20. Hukuk Dairesi 2013/8293 E. , 2013/9851 K.
"İçtihat Metni"MAHKEMESİ :Asliye Hukuk Mahkemesi
Taraflar arasındaki tescil davasının yapılan duruşması sonunda kurulan hükmün Yargıtayca incelenmesi davalı Hazine vekili tarafından istenilmekle, süresinde olduğu anlaşılan temyiz dilekçesinin kabulüne karar verildikten sonra dosya incelendi, gereği düşünüldü:
K A R A R
Davacı, dava dilekçesinde sınırlarını bildirdiği ... İlçesi,... Köyünde bulunan 13 dönüm yüzölçümündeki taşınmazın tapuda kayıtlı olmadığını, kazandırıcı zamanaşımı zilyedliği yoluyla taşınmaz edinme koşullarının yararına oluştuğunu iddia ederek Medenî Kanunun 713. maddesi hükmüne göre adına tescilini istemiştir.

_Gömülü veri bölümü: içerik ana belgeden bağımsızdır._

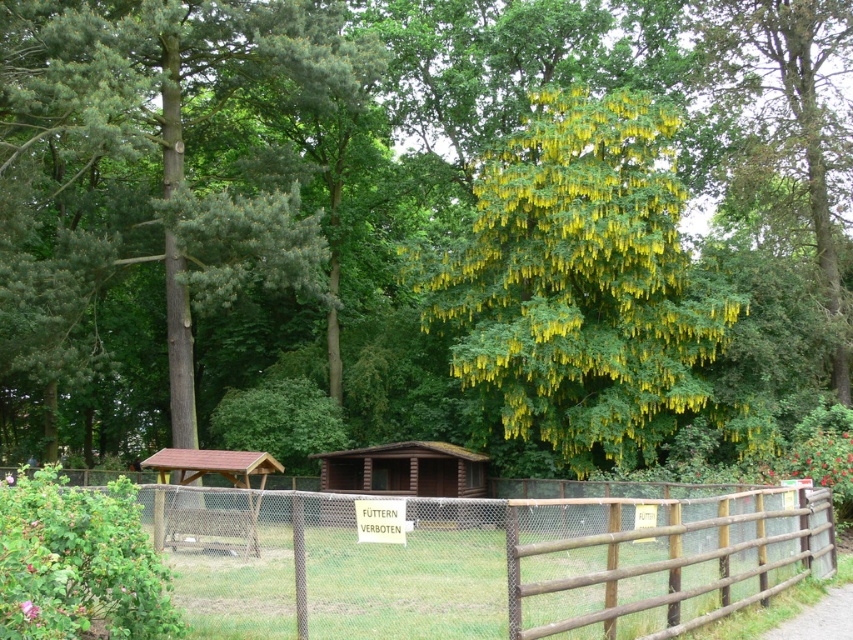 You are standing in the park and want to determine which of the two points, point (154,301) or point (849,624), is closer to you. Based on the scene description, which point is nearer?

Point (154,301) is closer to you because it is further to the viewer than point (849,624). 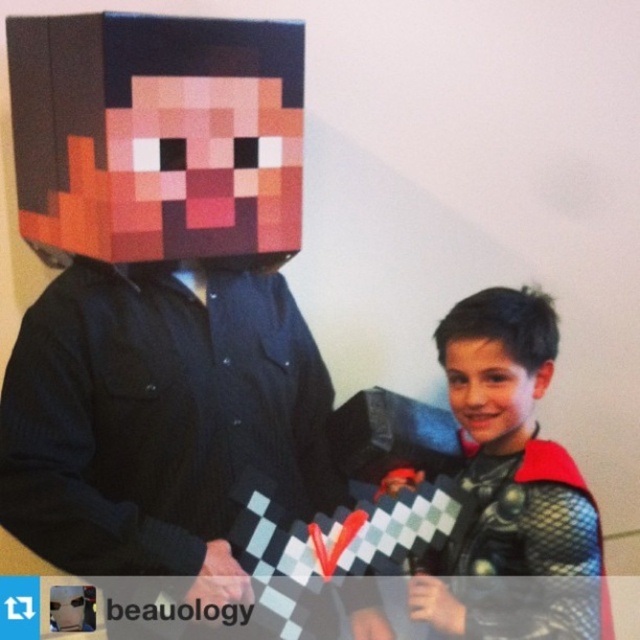 Based on the coordinates provided, where is the dark brown hair at center located in the image?

The dark brown hair at center is located at the coordinates point (497, 364).

You are a photographer at a cosplay event and need to position the matte black costume at center and the smooth skin face at center correctly. According to the scene, which object is positioned to the right of the other?

The matte black costume at center is positioned to the right of the smooth skin face at center.

You are standing in front of the Minecraft costume display. There are two points marked on the image. The first point is at coordinates point (x=499, y=337), and the second is at point (x=449, y=371). Which point is closer to you?

Point (x=499, y=337) is closer to the viewer than point (x=449, y=371). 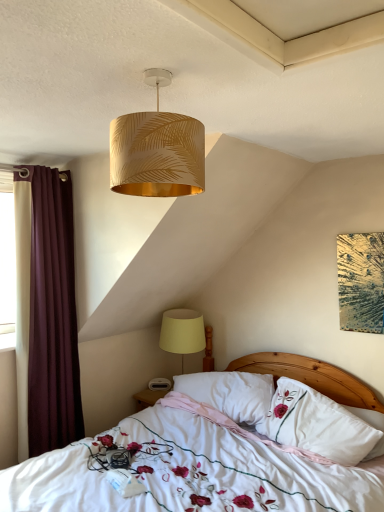 Question: Can you confirm if gold leaf-patterned lampshade at upper center, positioned as the second lamp in bottom-to-top order, is smaller than white soft pillow at center, placed as the 2th pillow when sorted from left to right?

Choices:
 (A) yes
 (B) no

Answer: (A)

Question: Can white soft pillow at center, acting as the first pillow starting from the right, be found inside gold leaf-patterned lampshade at upper center, which is the first lamp in front-to-back order?

Choices:
 (A) no
 (B) yes

Answer: (A)

Question: Is gold leaf-patterned lampshade at upper center, the first lamp positioned from the top, to the right of white soft pillow at center, acting as the first pillow starting from the right, from the viewer's perspective?

Choices:
 (A) no
 (B) yes

Answer: (A)

Question: From a real-world perspective, is gold leaf-patterned lampshade at upper center, the first lamp positioned from the top, under white soft pillow at center, placed as the 2th pillow when sorted from left to right?

Choices:
 (A) yes
 (B) no

Answer: (B)

Question: Considering the relative sizes of gold leaf-patterned lampshade at upper center, the first lamp positioned from the top, and white soft pillow at center, placed as the 2th pillow when sorted from left to right, in the image provided, is gold leaf-patterned lampshade at upper center, the first lamp positioned from the top, shorter than white soft pillow at center, placed as the 2th pillow when sorted from left to right,?

Choices:
 (A) no
 (B) yes

Answer: (B)

Question: Is gold leaf-patterned lampshade at upper center, positioned as the second lamp in bottom-to-top order, aimed at white soft pillow at center, placed as the 2th pillow when sorted from left to right?

Choices:
 (A) yes
 (B) no

Answer: (B)

Question: Does gold leaf-patterned lampshade at upper center, which is the first lamp in front-to-back order, have a smaller size compared to maroon fabric curtain at left?

Choices:
 (A) yes
 (B) no

Answer: (A)

Question: From a real-world perspective, is gold leaf-patterned lampshade at upper center, which is the first lamp in front-to-back order, under maroon fabric curtain at left?

Choices:
 (A) no
 (B) yes

Answer: (A)

Question: Would you say maroon fabric curtain at left is part of gold leaf-patterned lampshade at upper center, acting as the second lamp starting from the back,'s contents?

Choices:
 (A) yes
 (B) no

Answer: (B)

Question: Is gold leaf-patterned lampshade at upper center, positioned as the second lamp in bottom-to-top order, at the left side of maroon fabric curtain at left?

Choices:
 (A) yes
 (B) no

Answer: (B)

Question: Does gold leaf-patterned lampshade at upper center, the first lamp positioned from the top, have a greater height compared to maroon fabric curtain at left?

Choices:
 (A) no
 (B) yes

Answer: (A)

Question: Could you tell me if gold leaf-patterned lampshade at upper center, which is the first lamp in front-to-back order, is facing maroon fabric curtain at left?

Choices:
 (A) no
 (B) yes

Answer: (A)

Question: Is white floral fabric bed at center not near yellow fabric lampshade at lower center, arranged as the second lamp when viewed from the front?

Choices:
 (A) no
 (B) yes

Answer: (A)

Mahkemece, davanın kısmen kabulü ile;
... mevkii, Doğusunda 654 nolu kadastro parseli, Kuzeyinde Hurmalık Devlet Ormanı, Batı ve Güneyinde... varislerinin tarla ve fındıklığı ile çevrili 17/05/2012 tarihli krokide (A) harfi ile gösterilen 6526,88 m2 miktarlı yerin tarla ve bahçe niteliği ile davacı ... adına TMK"nın 713/1. maddesi gereği tesciline,
Aynı krokide davacı tarafından talep edilen kesik çizgiler ile belirtilen kısmın Hurmalık Devlet Ormanı sahası içinde kaldığından, bu kısma ilişkin davacının ve davalı Hazinenin tescil talebinin reddine (zaten Devlet Ormanı içerisinde bulunduğundan bu kısma ilişkin Hazinenin tescil isteği konusunda karar verilmemiştir),
karar verilmiş, hüküm davalı Hazine vekili tarafından (A) bölüme yönelik olarak temyiz edilmiştir.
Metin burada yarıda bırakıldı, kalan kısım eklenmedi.